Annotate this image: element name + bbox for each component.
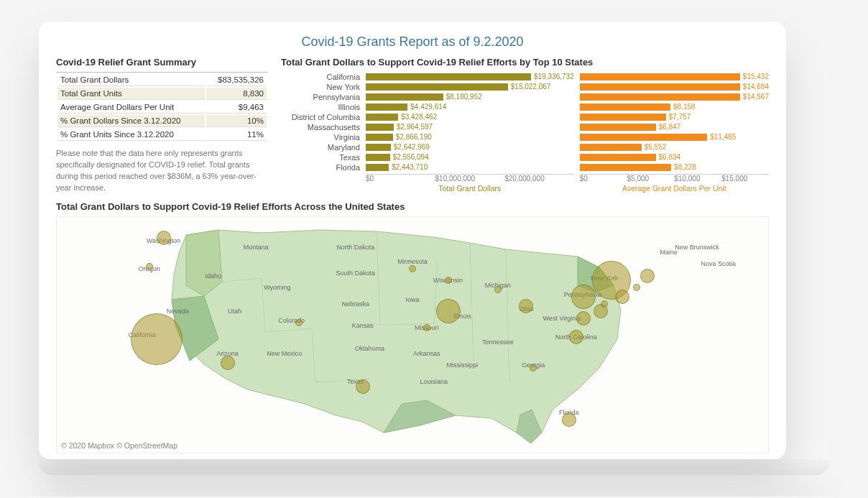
bar-row[interactable]: $3,428,462 [366,112,574,122]
axis-tick: $5,000 [627,175,675,183]
bar-row[interactable]: $14,684 [580,82,769,92]
map-bubble[interactable] [445,277,452,284]
bar-value-label: $19,336,732 [534,73,574,80]
bar-value-label: $2,556,094 [393,154,429,161]
bar[interactable] [580,83,740,91]
bar[interactable] [580,134,708,141]
summary-value: $9,463 [206,101,267,114]
map-bubble[interactable] [494,286,502,293]
bar-row[interactable]: $4,429,614 [366,102,574,112]
bar-value-label: $2,642,969 [394,144,430,151]
bar[interactable] [366,154,390,161]
bar-row[interactable]: $2,443,710 [366,162,574,172]
map-bubble[interactable] [633,284,640,291]
bar-row[interactable]: $8,158 [580,102,769,112]
map-bubble[interactable] [157,231,171,245]
map-title: Total Grant Dollars to Support Covid-19 … [56,201,769,212]
bar[interactable] [366,103,407,111]
bar[interactable] [580,124,656,131]
map-bubble[interactable] [576,311,591,326]
category-label: Virginia [281,132,360,142]
bar[interactable] [366,134,393,141]
map-bubble[interactable] [562,412,576,427]
bar[interactable] [580,114,666,121]
summary-panel: Covid-19 Relief Grant Summary Total Gran… [56,57,268,194]
bar-charts-panel[interactable]: Total Grant Dollars to Support Covid-19 … [281,57,769,194]
map-bubble[interactable] [436,299,461,323]
bar[interactable] [366,114,398,121]
bar[interactable] [580,164,671,171]
map-bubble[interactable] [221,356,235,370]
bar-value-label: $14,567 [743,93,769,101]
bar[interactable] [580,154,656,161]
map-bubble[interactable] [569,330,583,344]
bar-row[interactable]: $15,432 [580,72,769,82]
bar[interactable] [366,124,394,131]
charts-title: Total Grant Dollars to Support Covid-19 … [281,57,769,68]
axis-tick: $0 [580,175,627,183]
bar-value-label: $15,432 [743,73,769,80]
bar[interactable] [580,144,642,151]
bar[interactable] [366,93,443,101]
bar-row[interactable]: $8,180,952 [366,92,574,102]
summary-row: Total Grant Units8,830 [57,88,267,100]
summary-title: Covid-19 Relief Grant Summary [56,57,268,68]
summary-value: $83,535,326 [206,74,267,86]
bar-row[interactable]: $19,336,732 [366,72,574,82]
bar-row[interactable]: $6,834 [580,152,769,162]
summary-label: Total Grant Units [57,88,205,100]
category-label: Maryland [281,142,360,152]
category-label: California [281,72,360,82]
map-bubble[interactable] [356,379,370,394]
map-bubble[interactable] [530,364,537,372]
summary-row: % Grant Dollars Since 3.12.202010% [57,115,267,127]
category-label: Texas [281,152,360,162]
bar[interactable] [580,103,670,111]
bar-row[interactable]: $2,642,969 [366,142,574,152]
map-bubble[interactable] [519,299,533,313]
bar[interactable] [580,73,740,80]
map-attribution: © 2020 Mapbox © OpenStreetMap [61,441,177,450]
axis-tick: $0 [366,175,435,183]
bar-row[interactable]: $8,228 [580,162,769,172]
bar-value-label: $2,866,190 [396,134,432,141]
avg-per-unit-bars[interactable]: $15,432$14,684$14,567$8,158$7,757$6,847$… [580,72,769,193]
map-bubble[interactable] [640,269,655,283]
map-bubble[interactable] [409,265,416,272]
bar-row[interactable]: $2,964,597 [366,122,574,132]
bar-value-label: $8,158 [673,103,696,111]
bar[interactable] [366,83,508,91]
axis-tick: $10,000 [674,175,721,183]
bar-row[interactable]: $14,567 [580,92,769,102]
map-bubble[interactable] [615,290,629,304]
bar-row[interactable]: $15,022,067 [366,82,574,92]
map-bubble[interactable] [423,324,430,331]
bar-row[interactable]: $7,757 [580,112,769,122]
bar-value-label: $4,429,614 [410,103,446,111]
map-section: Total Grant Dollars to Support Covid-19 … [56,201,769,453]
bar[interactable] [366,164,389,171]
bar-value-label: $6,834 [659,154,681,161]
bar[interactable] [580,93,740,101]
bar[interactable] [366,73,531,80]
bar-value-label: $7,757 [669,114,691,121]
axis-tick: $20,000,000 [504,175,574,183]
total-dollars-bars[interactable]: $19,336,732$15,022,067$8,180,952$4,429,6… [366,72,574,193]
map-bubble[interactable] [146,263,153,270]
map-bubble[interactable] [571,285,596,309]
bar-row[interactable]: $2,866,190 [366,132,574,142]
bar-row[interactable]: $5,552 [580,142,769,152]
category-label: District of Columbia [281,112,360,122]
bar-row[interactable]: $6,847 [580,122,769,132]
x-axis: $0$5,000$10,000$15,000 [580,174,769,183]
bar[interactable] [366,144,391,151]
bar-value-label: $3,428,462 [401,114,437,121]
map-bubble[interactable] [131,313,183,365]
bar-row[interactable]: $11,465 [580,132,769,142]
map-bubble[interactable] [601,300,608,308]
bar-value-label: $6,847 [659,124,681,131]
axis-tick: $10,000,000 [435,175,505,183]
map-bubble[interactable] [295,319,303,326]
us-map[interactable]: WashingtonMontanaNorth DakotaOregonIdaho… [56,216,769,453]
bar-row[interactable]: $2,556,094 [366,152,574,162]
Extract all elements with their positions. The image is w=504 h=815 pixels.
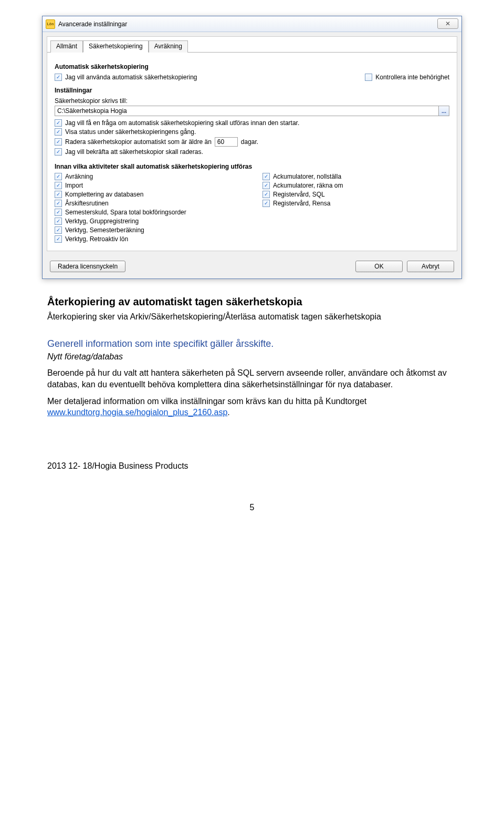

Problem requirements - Retrieve each line of the data in which the word "axis" can be found.

Response -
axis-tick: $5,000 [627,175,675,183]
axis-tick: $0 [580,175,627,183]
axis-tick: $0 [366,175,435,183]
axis-tick: $10,000 [674,175,721,183]
axis-tick: $20,000,000 [504,175,574,183]
x-axis: $0$5,000$10,000$15,000 [580,174,769,183]
axis-tick: $10,000,000 [435,175,505,183]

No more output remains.